We aim to develop nanobodies against these complex transmembrane proteins for both research and therapeutic purposes. A special focus is placed on developing nanobodies targeting G-protein-coupled receptors. These nanobodies can be reformatted into various formats (multivalent nanobodies, Fc-fusion proteins) and can be used for fundamental research (studying signaling pathways, protein conformations, etc.), diagnostics and/or therapeutic applications (inhibiting receptor activity, targeted therapy).
Radiochemistry – Exploration of novel strategies to radiolabel nanobodies and peptides
The Radiochemistry Unit develops radiolabeled proteins for nuclear imaging and therapeutic applications. A key challenge in protein radiolabeling is that they are often sensitive to the harsh conditions required in radiochemistry, risking loss of affinity or degradation by radiolysis. To overcome these issues, we explore novel radionuclides and linker strategies while developing site-specific functionalization methods—both chemically and enzymatically. We ensure the integrity of our radiolabeled products through rigorous quality control, stability assessments, and preclinical studies. Beyond fundamental research, we focus on translation by scaling up radiolabeling methods and implementing automated production protocols using Trasis modules, paving the way for clinical applications.
The radiochemistry unit is open for external researchers, offering access to equipment and expert technical support. Additionally, we provide training opportunities for students and visiting scientists, guiding them through radiolabeling techniques and quality control processes.
Our radioactive lab is fully equipped for radiopharmaceutical development, offering:
- Radio-HPLC systems, Radio-TLC, radio-SDS-PAGE, and Western blot for radiochemical and biochemical analysis, including detection capabilities for gamma and alpha emitters, as well as fluorescent probes.

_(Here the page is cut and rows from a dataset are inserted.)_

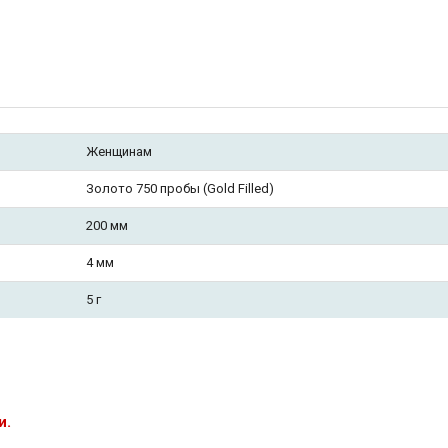
Женщинам
Золото 750 пробы (Gold Filled)
200 мм
4 мм
5 г
и.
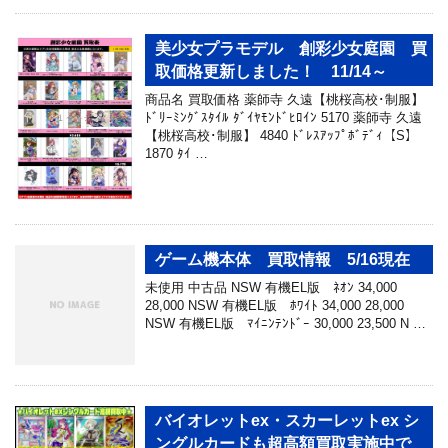
美少女プラモデル 創彩少女庭園 買
取価格更新しました！ 11/14～
商品名 買取価格 薬師寺 久遠【桃桜高校･制服】
ﾄﾞﾘｰﾐﾝｸﾞｽﾀｲﾙ ﾀﾞｲﾔﾓﾝﾄﾞﾋﾛｲﾝ 5170 薬師寺 久遠
【桃桜高校･制服】 4840 ﾄﾞﾚｽｱｯﾌﾟﾎﾞﾃﾞｨ【S】
1870 ﾀｲ …
ゲーム機本体 買取情報 5/16現在
未使用 中古品 NSW 有機EL版 ﾈｵﾝ 34,000
28,000 NSW 有機EL版 ﾎﾜｲﾄ 34,000 28,000
NSW 有機EL版 ﾏｲﾆﾝﾃﾝﾄﾞｰ 30,000 23,500 N …
バイオレットex・スカーレットex シ
ングルカードも超高額買取実施中で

- Two Trasis All-In-One modules for research and translational applications
- Supporting equipment, including pH meter, centrifuges, heaters, sonicator, and peristaltic pumps.
Our mission is to meet the growing demand for personalized and specialized diagnostic tracers, ultimately enhancing patient care. By developing cutting-edge radiopharmaceutical techniques, we strive to accelerate innovation and reduce the cost of life-saving treatments.